Reviewed by Keith R. Widder, Curator of History, Mackinac Island State Park Commission, author of Mackinac National Park 1875-1895 and co-author of At the Crossroads: Michilimackinac Dnring the American Revolution.
This volume is a collection of eleven of the best papers presented at the 1979 Victorian Society fall symposium which dealt with the topic of "Nineteenth Century Resorts and Hotels." Throughout the nineteenth century hotels and resorts developed across America to accommodate travellers, to create fashionable destinations for wealthy vacationers, and to make luxury, recreation, and entertainment available to an ever increasing class of people with leisure time. Readers of this book will become acquainted with several aspects of this often neglected aspect of our social history.
Following Richard Guy Wilson's introductory essay we read excerpts from foreign travellers' comments regarding American hotels ranging from Charles Dickens' disgust with the American habit of spitting on the floor to the Polish actress Helena Modjeska's interest in "the singular custom of men sitting in rocking chairs and putting their feet on window sills in hotel lobbies." Papers cover a wide range of topics including wicker furniture, early amusement parks, hotel and resort architecture, and accommodations for visitors to national parks in the West. Throughout the various essays we see the importance of American vacationers' desire to visit places that had healthy climate, offered entertaining recreation, and afforded opportunities for social interaction with people of their own class. We are introduced to facilities throughout the country including New England, New York State, Kentucky, Florida, Montana, and California.

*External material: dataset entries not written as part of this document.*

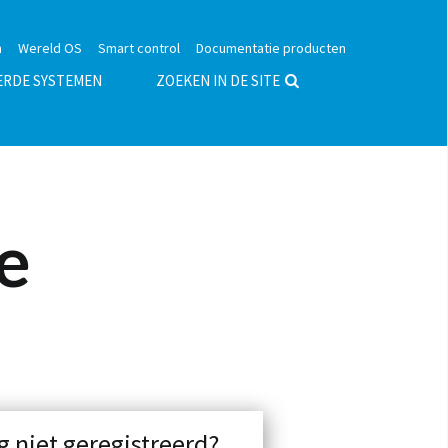
n
Wereld OS
Smart control
Documentatie producten
ERDE SYSTEMEN
ZOEKEN IN DE SITE
e
g niet geregistreerd?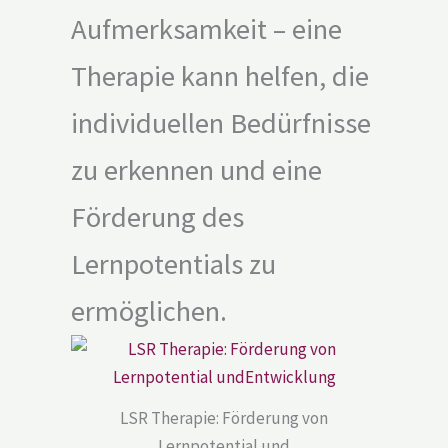
Aufmerksamkeit – eine
Therapie kann helfen, die
individuellen Bedürfnisse
zu erkennen und eine
Förderung des
Lernpotentials zu
ermöglichen.
LSR Therapie: Förderung von
Lernpotential und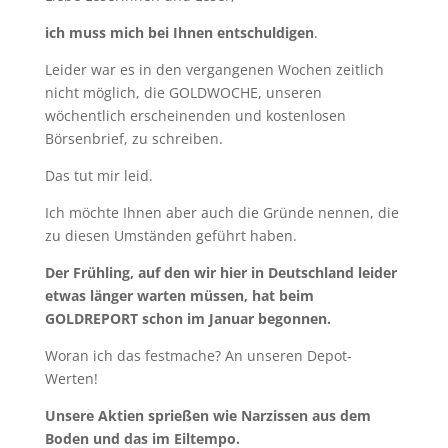
ich muss mich bei Ihnen entschuldigen
.
Leider war es in den vergangenen Wochen zeitlich
nicht möglich, die GOLDWOCHE, unseren
wöchentlich erscheinenden und kostenlosen
Börsenbrief, zu schreiben.
Das tut mir leid.
Ich möchte Ihnen aber auch die Gründe nennen, die
zu diesen Umständen geführt haben.
Der Frühling, auf den wir hier in Deutschland leider
etwas länger warten müssen, hat beim
GOLDREPORT schon im Januar begonnen.
Woran ich das festmache? An unseren Depot-
Werten!
Unsere Aktien sprießen wie Narzissen aus dem
Boden und das im Eiltempo.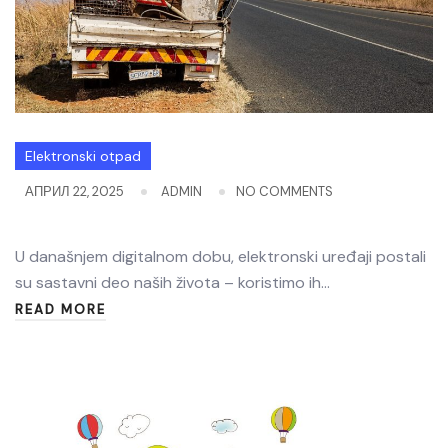
Elektronski otpad
АПРИЛ 22, 2025
ADMIN
NO COMMENTS
U današnjem digitalnom dobu, elektronski uređaji postali
su sastavni deo naših života – koristimo ih…
READ MORE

One paper of particular note is Ann Halpenny Kantor's "The Hotel del Coronado and Tent City." In 1886 Elisha Babcock engaged architects James and Merritt Reid to build a hotel on the Coronado Beach where hay fever victims would find that the climate "does not merely relieve the sufferer from hay fever but absolutely removes every vestige of the disease." Wealthy guests began experiencing the year-round grandeur of the del Coronado in January, 1888. Wanting to meet the leisure needs of people with less means, the Coronado Beach Company and the Santa Fe Railroad opened a tent city south of the hotel in 1900. Visitors from southern California and beyond came between June and September to enjoy the refreshing air, nightly concerts, dances, sports, and camaraderie of fellow vacationers.
While this volume is by no means a comprehensive treatment of the subject, it is an excellent introduction to it. The essays are lively and well illustrated. After reading about these by-gone days, one wishes he could still dive into the hot spring water of the Natatorium's pool at the Hotel Broadwater in Helena, Montana or slide down the Boyton Chute at Summerville in Rochester, New York, or spend a night at the Tremont House in Boston.